Overall, Dr. Parker highlighted that macroscopic local relapse after RP is an uncommon but clinically important scenario that requires a nuanced, risk-adapted approach. The visible lesion should not be viewed in isolation, as PSMA PET data show that relapse after prostatectomy is frequently not local only. Management, therefore, extends beyond simply targeting the prostate bed lesion. Rather, optimal treatment requires careful consideration of radiotherapy dose, regional target coverage, and judicious use of systemic therapy according to the patient’s broader risk profile.

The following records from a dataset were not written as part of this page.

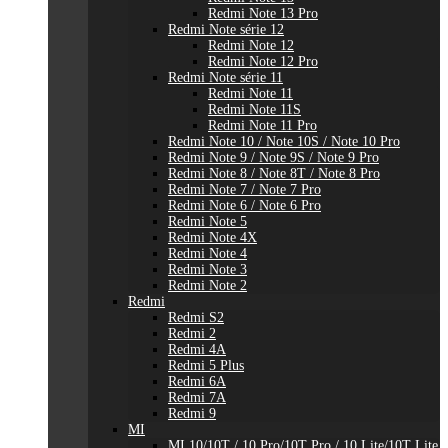
Redmi Note 13 Pro
Redmi Note série 12
Redmi Note 12
Redmi Note 12 Pro
Redmi Note série 11
Redmi Note 11
Redmi Note 11S
Redmi Note 11 Pro
Redmi Note 10 / Note 10S / Note 10 Pro
Redmi Note 9 / Note 9S / Note 9 Pro
Redmi Note 8 / Note 8T / Note 8 Pro
Redmi Note 7 / Note 7 Pro
Redmi Note 6 / Note 6 Pro
Redmi Note 5
Redmi Note 4X
Redmi Note 4
Redmi Note 3
Redmi Note 2
Redmi
Redmi S2
Redmi 2
Redmi 4A
Redmi 5 Plus
Redmi 6A
Redmi 7A
Redmi 9
MI
MI 10/10T / 10 Pro/10T Pro / 10 Lite/10T Lite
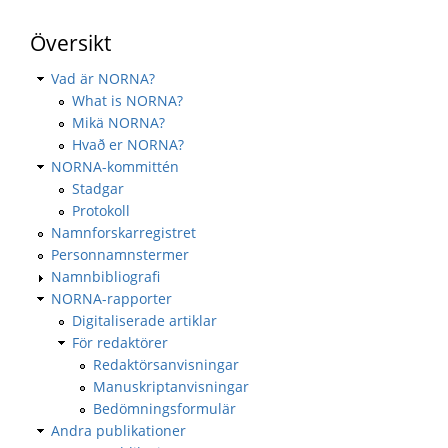
Översikt
Vad är NORNA?
What is NORNA?
Mikä NORNA?
Hvað er NORNA?
NORNA-kommittén
Stadgar
Protokoll
Namnforskarregistret
Personnamnstermer
Namnbibliografi
NORNA-rapporter
Digitaliserade artiklar
För redaktörer
Redaktörsanvisningar
Manuskriptanvisningar
Bedömningsformulär
Andra publikationer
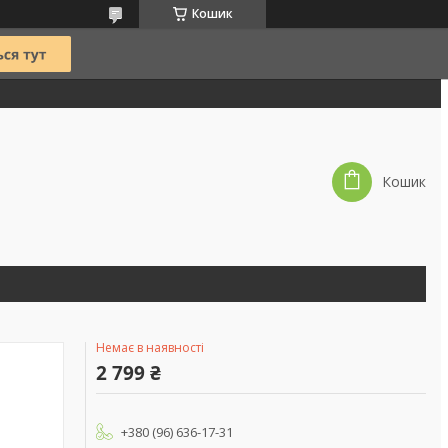
Кошик
Кошик
Немає в наявності
2 799 ₴
+380 (96) 636-17-31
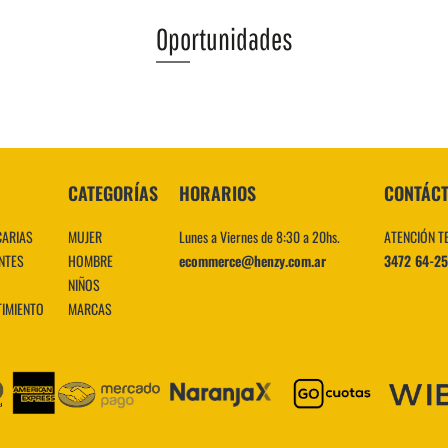
Oportunidades
VER MÁS
CATEGORÍAS
HORARIOS
CONTÁC
CARIAS
MUJER
Lunes a Viernes de 8:30 a 20hs.
ATENCIÓN T
NTES
HOMBRE
ecommerce@henzy.com.ar
3472 64-2
NIÑOS
TIMIENTO
MARCAS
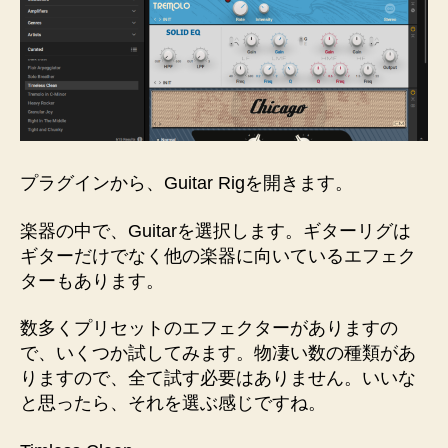
プラグインから、Guitar Rigを開きます。
楽器の中で、Guitarを選択します。ギターリグは
ギターだけでなく他の楽器に向いているエフェク
ターもあります。
数多くプリセットのエフェクターがありますの
で、いくつか試してみます。物凄い数の種類があ
りますので、全て試す必要はありません。いいな
と思ったら、それを選ぶ感じですね。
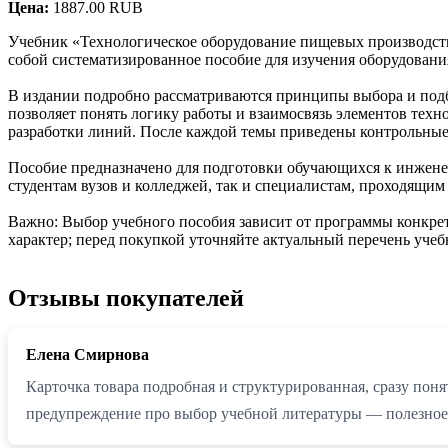
Цена:
1887.00 RUB
Учебник «Технологическое оборудование пищевых производст
собой систематизированное пособие для изучения оборудова
В издании подробно рассматриваются принципы выбора и подб
позволяет понять логику работы и взаимосвязь элементов тех
разработки линий. После каждой темы приведены контрольные
Пособие предназначено для подготовки обучающихся к инженер
студентам вузов и колледжей, так и специалистам, проходящим
Важно: Выбор учебного пособия зависит от программы конкре
характер; перед покупкой уточняйте актуальный перечень учеб
Отзывы покупателей
Елена Смирнова
Карточка товара подробная и структурированная, сразу поня
предупреждение про выбор учебной литературы — полезное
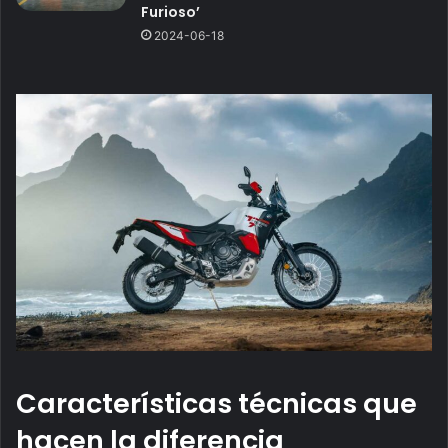
Furioso’
2024-06-18
Características técnicas que
hacen la diferencia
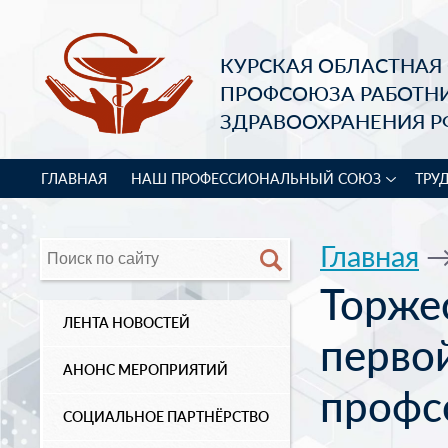
КУРСКАЯ ОБЛАСТНАЯ
ПРОФСОЮЗА РАБОТН
ЗДРАВООХРАНЕНИЯ Р
ГЛАВНАЯ
НАШ ПРОФЕССИОНАЛЬНЫЙ СОЮЗ
ТРУ
Главная
Торже
ЛЕНТА НОВОСТЕЙ
перво
АНОНС МЕРОПРИЯТИЙ
профс
СОЦИАЛЬНОЕ ПАРТНЁРСТВО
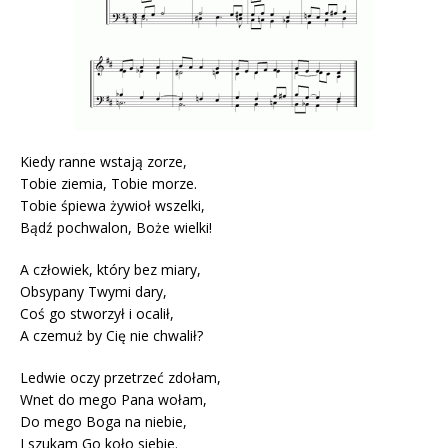
Kiedy ranne wstają zorze,
Tobie ziemia, Tobie morze.
Tobie śpiewa żywioł wszelki,
Bądź pochwalon, Boże wielki!
A człowiek, który bez miary,
Obsypany Twymi dary,
Coś go stworzył i ocalił,
A czemuż by Cię nie chwalił?
Ledwie oczy przetrzeć zdołam,
Wnet do mego Pana wołam,
Do mego Boga na niebie,
I szukam Go koło siebie.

Presented by: Chris C. Parker, MD, FRCR, Professor, Royal Marsden Hospital, London, UK
References:
- Calais J, Czernin J, Cao M, et al. 68Ga-PSMA-11 PET/CT mapping of prostate cancer biochemical recurrence after radical prostatectomy in 270 patients with a PSA level of less than 1.0 ng/mL: impact on salvage radiotherapy planning. J Nucl Med. 2018;59(2):230-237.
- Ghadjar P, Hayoz S, Bernhard J, et al. Dose-intensified versus conventional-dose salvage radiotherapy for biochemically recurrent prostate cancer after prostatectomy: the SAKK 09/10 randomized phase 3 trial. Eur Urol. 2021;80(3):306-315.
- Pollack A, Karrison TG, Balogh AG Jr, et al. The addition of androgen deprivation therapy and pelvic lymph node treatment to prostate bed salvage radiotherapy (NRG Oncology/RTOG 0534 SPPORT): an international, multicentre, randomised phase 3 trial. Lancet. 2022;399(10338):1886-1901.
- Kishan AU, Sun Y, Parker C, et al. Hormone therapy use and duration with postoperative radiotherapy for recurrent prostate cancer: an individual patient data meta-analysis. Lancet. 2026;S0140-6736(26)00137-6.
- Nguyen PL, Kollmeier MA, Rathkopf DE, et al. FORMULA-509: A multicenter randomized trial of postprostatectomy salvage radiotherapy and 6 months of a GnRH agonist with either bicalutamide or abiraterone acetate plus prednisone and apalutamide. Eur Urol. 2026.